Copious revamps social commerce service with a new twist
Pinterest has yet to provide many details about how it intends to make money from its fast-growing image-sharing social service.
But that’s not stopping others from trying to capitalize on the online service’s rich catalog of product images.
Copious, a social commerce start-up, launched a new version of its website on Monday that lets consumers buy many of the bags, shoes and other fashion accessories that get shared by Pinterest’s millions of users every day.
Pinterest is just one of several online social media services, including Twitter and Facebook, that the Copious site connects to, allowing consumers to create a personalized online storefront that changes as frequently as your Facebook newsfeed.

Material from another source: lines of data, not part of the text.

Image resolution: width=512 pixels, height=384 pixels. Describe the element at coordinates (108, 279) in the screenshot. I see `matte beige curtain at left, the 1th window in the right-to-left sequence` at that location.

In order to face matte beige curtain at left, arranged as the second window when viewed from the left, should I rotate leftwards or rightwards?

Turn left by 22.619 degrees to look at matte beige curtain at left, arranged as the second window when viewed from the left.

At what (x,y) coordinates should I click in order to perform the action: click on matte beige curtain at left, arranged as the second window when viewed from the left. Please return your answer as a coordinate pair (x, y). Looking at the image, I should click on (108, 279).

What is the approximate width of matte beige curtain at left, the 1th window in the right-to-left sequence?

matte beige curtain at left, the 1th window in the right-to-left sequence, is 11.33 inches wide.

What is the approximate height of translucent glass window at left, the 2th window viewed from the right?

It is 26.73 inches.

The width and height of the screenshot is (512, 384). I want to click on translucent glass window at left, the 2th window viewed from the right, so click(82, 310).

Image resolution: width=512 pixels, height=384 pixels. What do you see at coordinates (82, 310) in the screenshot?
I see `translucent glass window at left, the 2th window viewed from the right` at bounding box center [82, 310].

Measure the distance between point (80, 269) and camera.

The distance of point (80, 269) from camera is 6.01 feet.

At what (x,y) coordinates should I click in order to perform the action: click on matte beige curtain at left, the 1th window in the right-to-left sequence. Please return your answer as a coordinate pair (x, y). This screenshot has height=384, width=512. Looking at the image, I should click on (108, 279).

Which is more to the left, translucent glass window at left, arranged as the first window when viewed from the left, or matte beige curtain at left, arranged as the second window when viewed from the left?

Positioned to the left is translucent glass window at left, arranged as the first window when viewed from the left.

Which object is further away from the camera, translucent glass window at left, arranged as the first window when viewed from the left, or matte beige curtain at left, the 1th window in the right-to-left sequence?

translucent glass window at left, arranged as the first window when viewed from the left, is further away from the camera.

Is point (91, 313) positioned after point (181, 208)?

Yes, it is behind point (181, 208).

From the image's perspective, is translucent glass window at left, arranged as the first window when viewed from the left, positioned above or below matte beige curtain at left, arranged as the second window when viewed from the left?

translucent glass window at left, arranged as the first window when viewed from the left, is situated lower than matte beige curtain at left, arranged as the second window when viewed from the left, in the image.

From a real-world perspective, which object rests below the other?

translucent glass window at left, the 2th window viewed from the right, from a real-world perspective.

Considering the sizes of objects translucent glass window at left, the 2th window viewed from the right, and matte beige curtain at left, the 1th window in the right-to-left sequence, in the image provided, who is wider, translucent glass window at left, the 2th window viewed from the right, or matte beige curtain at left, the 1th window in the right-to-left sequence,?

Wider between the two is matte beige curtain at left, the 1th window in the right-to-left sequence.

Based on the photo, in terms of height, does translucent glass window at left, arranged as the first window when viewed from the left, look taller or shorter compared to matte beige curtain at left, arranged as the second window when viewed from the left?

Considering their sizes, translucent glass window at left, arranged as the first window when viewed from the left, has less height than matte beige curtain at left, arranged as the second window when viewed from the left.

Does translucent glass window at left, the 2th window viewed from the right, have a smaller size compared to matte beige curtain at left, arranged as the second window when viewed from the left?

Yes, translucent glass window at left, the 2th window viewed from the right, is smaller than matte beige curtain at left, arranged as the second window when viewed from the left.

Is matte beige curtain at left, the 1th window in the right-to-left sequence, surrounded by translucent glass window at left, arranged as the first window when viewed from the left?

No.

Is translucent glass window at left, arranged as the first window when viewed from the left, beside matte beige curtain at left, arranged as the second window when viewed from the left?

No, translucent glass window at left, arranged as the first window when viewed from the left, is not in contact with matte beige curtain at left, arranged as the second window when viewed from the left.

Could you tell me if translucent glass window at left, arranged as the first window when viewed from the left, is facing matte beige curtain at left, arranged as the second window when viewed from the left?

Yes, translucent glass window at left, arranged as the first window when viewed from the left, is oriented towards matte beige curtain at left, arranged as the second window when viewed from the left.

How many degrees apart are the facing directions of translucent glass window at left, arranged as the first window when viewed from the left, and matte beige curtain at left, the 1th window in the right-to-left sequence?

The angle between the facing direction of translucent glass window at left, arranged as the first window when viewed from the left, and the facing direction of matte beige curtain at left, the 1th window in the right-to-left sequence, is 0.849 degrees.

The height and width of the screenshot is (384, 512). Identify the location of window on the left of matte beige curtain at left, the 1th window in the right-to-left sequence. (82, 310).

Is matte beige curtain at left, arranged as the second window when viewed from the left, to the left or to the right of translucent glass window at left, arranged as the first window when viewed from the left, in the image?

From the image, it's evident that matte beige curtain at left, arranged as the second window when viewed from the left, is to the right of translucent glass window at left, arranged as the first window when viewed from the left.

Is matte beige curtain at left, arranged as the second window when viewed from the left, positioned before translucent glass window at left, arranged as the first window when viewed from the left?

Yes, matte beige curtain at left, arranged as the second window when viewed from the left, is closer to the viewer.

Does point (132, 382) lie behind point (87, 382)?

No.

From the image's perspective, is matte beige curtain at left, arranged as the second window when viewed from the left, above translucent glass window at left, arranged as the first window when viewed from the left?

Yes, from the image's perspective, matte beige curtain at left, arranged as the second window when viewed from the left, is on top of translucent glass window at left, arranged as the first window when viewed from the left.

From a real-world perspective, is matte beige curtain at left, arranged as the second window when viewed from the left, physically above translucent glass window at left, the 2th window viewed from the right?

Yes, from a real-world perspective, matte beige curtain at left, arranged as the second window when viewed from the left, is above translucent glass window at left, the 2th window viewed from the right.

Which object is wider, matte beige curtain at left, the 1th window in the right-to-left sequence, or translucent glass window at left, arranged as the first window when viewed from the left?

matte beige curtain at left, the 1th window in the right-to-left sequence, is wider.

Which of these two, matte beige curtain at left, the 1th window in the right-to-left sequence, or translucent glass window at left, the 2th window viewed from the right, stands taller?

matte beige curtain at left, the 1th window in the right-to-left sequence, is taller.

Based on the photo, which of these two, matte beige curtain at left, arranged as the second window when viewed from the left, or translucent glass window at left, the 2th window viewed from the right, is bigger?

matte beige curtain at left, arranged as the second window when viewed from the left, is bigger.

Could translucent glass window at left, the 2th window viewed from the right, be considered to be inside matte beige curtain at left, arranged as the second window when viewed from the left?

The idea is to create a shopping experience based around people you follow and their actions, rather than around static categories of merchandise. Instead of browsing pre-set selections of shoes or sweaters, a visitor to Copious sees an ever-changing mix of items, based upon whatever the friends and bloggers they follow are sharing or commenting on at that moment.
The result is a shopping experience that’s constantly morphing, supposedly giving consumers a reason to come keep coming back.
“Conversation is always ongoing. That’s why people go back to Facebook on a daily basis, but don’t necessarily go back to Amazon.com on a daily basis,” said Jim Rose, the co-founder and CEO of Copious.
Mixing social networking and e-commerce is a business opportunity that companies have been chasing for a couple of years, using a variety of approaches and with varying degrees of success. Big retailers such as J.C. Penney and Nordstrom experimented with storefronts on Facebook, but shuttered them after the initiatives generated few sales.
Meanwhile, a new generation of start-ups such as Fab.com, Beachmint and Oodle are all pushing their own visions for solving the social-commerce puzzle.
Copious, which has raised $2.65 million in funding, is backed by some high-profile angel investors including former Facebook executives Tim Kendall (now at Pinterest) and Chamath Palihaptiya, as well as by VC firms including Google Ventures. But Rose says the company plans to raise more money this year.
“Right now we’re trying to paint on a big canvas with a very small brush,” said Rose.